What to produce: Can you copy out the data exactly? Leave the images out.
Data to use START
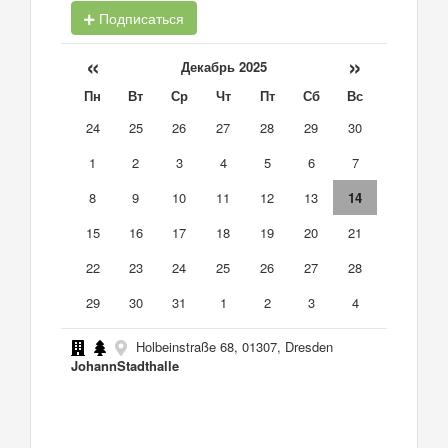
Подписаться
«
»
Декабрь 2025
Пн
Вт
Ср
Чт
Пт
Сб
Вс
24
25
26
27
28
29
30
1
2
3
4
5
6
7
8
9
10
11
12
13
14
15
16
17
18
19
20
21
22
23
24
25
26
27
28
29
30
31
1
2
3
4
Holbeinstraße 68, 01307, Dresden
JohannStadthalle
Data to use END
Solution to the problem:
Подписаться
«
»
Декабрь 2025
Пн
Вт
Ср
Чт
Пт
Сб
Вс
24
25
26
27
28
29
30
1
2
3
4
5
6
7
8
9
10
11
12
13
14
15
16
17
18
19
20
21
22
23
24
25
26
27
28
29
30
31
1
2
3
4
Holbeinstraße 68, 01307, Dresden
JohannStadthalle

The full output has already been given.